WEST POINT — Standing on fresh pavement at the end of a new bridge, Gov. Phil Bryant shivered as he stood at a podium.
“I’m sure there are those who said it will be a cold day when Mississippi gets a plant like this,” Bryant told a crowd that had gathered. “Well, here we are.”
The governor was in the middle of Yokohama Boulevard, a new, four-mile road that connects Highway 45 Alternate to Barton Ferry Road and provides direct access from the highway to Yokohama Tire Manufacturing Mississippi. The $20 million road was officially opened at a ceremony Wednesday.

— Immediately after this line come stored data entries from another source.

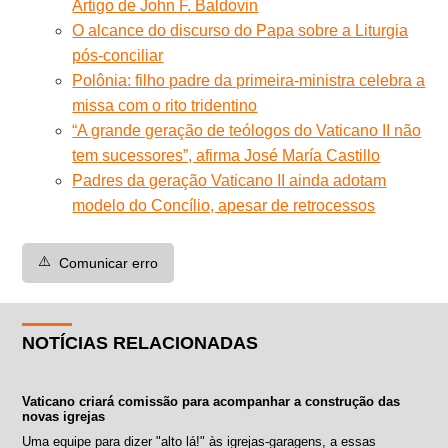
Artigo de John F. Baldovin
O alcance do discurso do Papa sobre a Liturgia
pós-conciliar
Polônia: filho padre da primeira-ministra celebra a
missa com o rito tridentino
“A grande geração de teólogos do Vaticano II não
tem sucessores”, afirma José María Castillo
Padres da geração Vaticano II ainda adotam
modelo do Concílio, apesar de retrocessos
⚠️
Comunicar erro
NOTÍCIAS RELACIONADAS
Vaticano criará comissão para acompanhar a construção das
novas igrejas
Uma equipe para dizer "alto lá!" às igrejas-garagens, a essas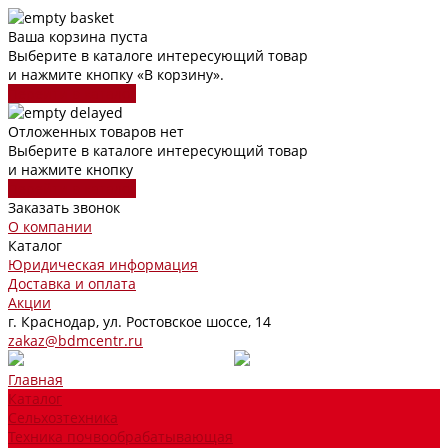
Ваша корзина пуста
Выберите в каталоге интересующий товар
и нажмите кнопку «В корзину».
Перейти в каталог
Отложенных товаров нет
Выберите в каталоге интересующий товар
и нажмите кнопку
Перейти в каталог
Заказать звонок
О компании
Каталог
Юридическая информация
Доставка и оплата
Акции
г. Краснодар, ул. Ростовское шоссе, 14
zakaz@bdmcentr.ru
Главная
Каталог
Сельхозтехника
Техника почвообрабатывающая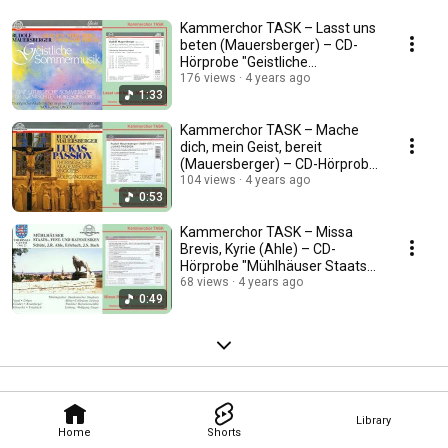
Kammerchor TASK – Lasst uns
beten (Mauersberger) – CD-
Hörprobe "Geistliche
Sommermusik"
176 views
4 years ago
1:33
Kammerchor TASK – Mache
dich, mein Geist, bereit
(Mauersberger) – CD-Hörprobe
"Lukaspassion"
104 views
4 years ago
0:53
Kammerchor TASK – Missa
Brevis, Kyrie (Ahle) – CD-
Hörprobe "Mühlhäuser Staats-,
Fest- & Ratsmusiken"
68 views
4 years ago
0:49
Library
Home
Shorts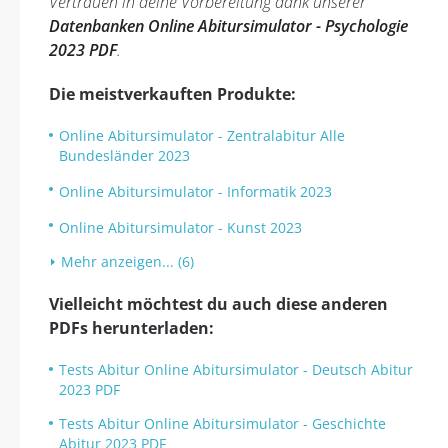
Vertrauen in deine Vorbereitung dank unserer
Datenbanken Online Abitursimulator - Psychologie
2023 PDF
.
Die meistverkauften Produkte:
Online Abitursimulator - Zentralabitur Alle
Bundesländer 2023
Online Abitursimulator - Informatik 2023
Online Abitursimulator - Kunst 2023
Mehr anzeigen... (6)
Vielleicht möchtest du auch diese anderen
PDFs herunterladen:
Tests Abitur Online Abitursimulator - Deutsch Abitur
2023 PDF
Tests Abitur Online Abitursimulator - Geschichte
Abitur 2023 PDF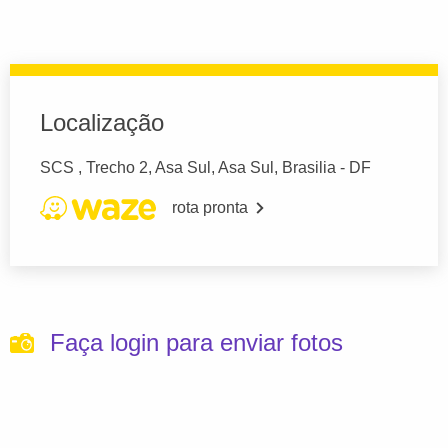
Localização
SCS , Trecho 2, Asa Sul, Asa Sul, Brasilia - DF
rota pronta
Faça login para enviar fotos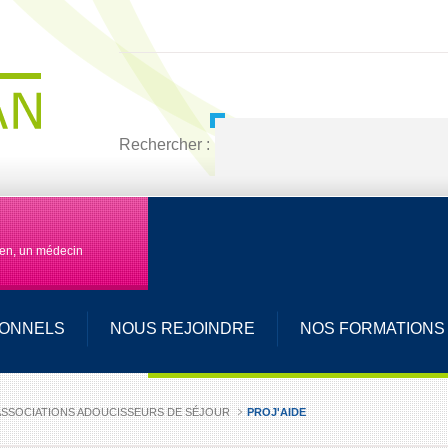
Rechercher :
men, un médecin
IONNELS
NOUS REJOINDRE
NOS FORMATIONS
ASSOCIATIONS ADOUCISSEURS DE SÉJOUR
PROJ'AIDE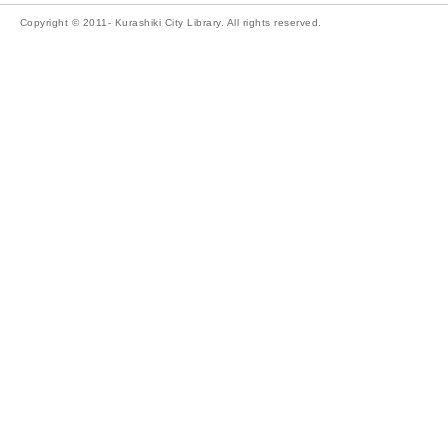
Copyright © 2011- Kurashiki City Library. All rights reserved.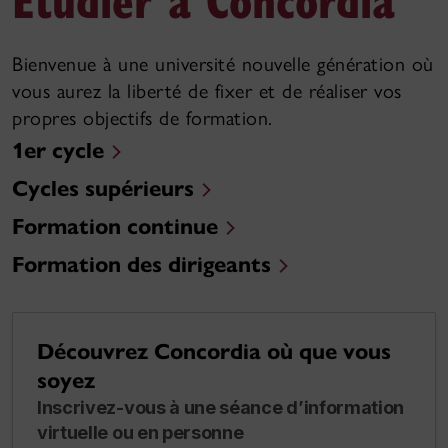
Bienvenue à une université nouvelle génération où
vous aurez la liberté de fixer et de réaliser vos
propres objectifs de formation.
1er cycle
Cycles supérieurs
Formation continue
Formation des dirigeants
Découvrez Concordia où que vous
soyez
Inscrivez-vous à une séance d’information
virtuelle ou en personne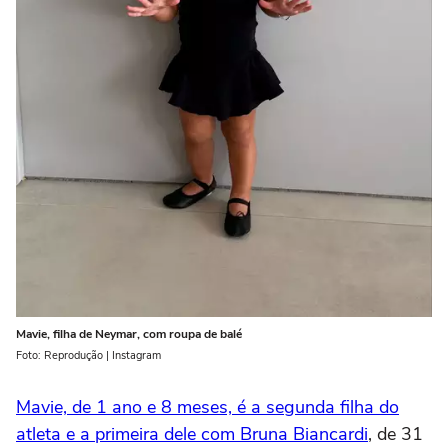
Mavie, filha de Neymar, com roupa de balé
Foto: Reprodução | Instagram
Mavie, de 1 ano e 8 meses, é a segunda filha do
atleta e a primeira dele com Bruna Biancardi
, de 31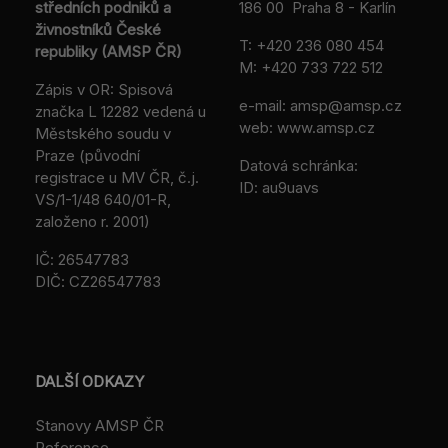
středních podniků a
186 00 Praha 8 - Karlín
živnostníků České
T:
+420 236 080 454
republiky (AMSP ČR)
M:
+420 733 722 512
Zápis v OR: Spisová
e-mail:
amsp@amsp.cz
značka L 12282 vedená u
web: www.amsp.cz
Městského soudu v
Praze (původní
Datová schránka:
registrace u MV ČR, č.j.
ID: au9uavs
VS/1-1/48 640/01-R,
založeno r. 2001)
IČ: 26547783
DIČ: CZ26547783
DALŠÍ ODKAZY
Stanovy AMSP ČR
Reference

The road is part of the $300 million phase one of the Yokohama Tire Manufacturing Mississippi development. Officials from Yokohama, the Golden Triangle Development LINK, Clay County and the city of West Point joined Bryant as he cut the red ribbon stretched across the pavement.
He told the crowd this was the first big project his administration and the Mississippi Development Authority had undertaken when he took office in 2012. He reflected on what the project meant to him and the MDA.
“We could not fail,” Bryant said. “We could not lose this.”
The plant is estimated to bring 500 jobs to the Golden Triangle by the end of phase one. Yokohama Tire Manufacturing Mississippi President Tadaharu Yamamoto told the crowd the plant already has more than 100 employees, including eight from Japan. Around 400 manufacturing jobs with the plant became open for applicants last week.
The plant is on schedule to start production in October.
“I believe our success is not only for us,” Yamamoto said. “It connects to the success of the community.”
Success of the community was also a point of emphasis for Golden Triangle Development LINK CEO Joe Max Higgins and Bryant.
“It’s so exciting because we know lives will be changed by the jobs that will be made available here,” Bryant told The Dispatch. “Clay County and West Point was in such dire need — some of the highest unemployment rates in the state of Mississippi. It was the perfect location for us to be able to place this plant.”
Yokohama Boulevard, officials said, was critical to getting the plant to West Point.
“One of the first things that we identified as a need for this site was an alternative route of access,” Higgins said.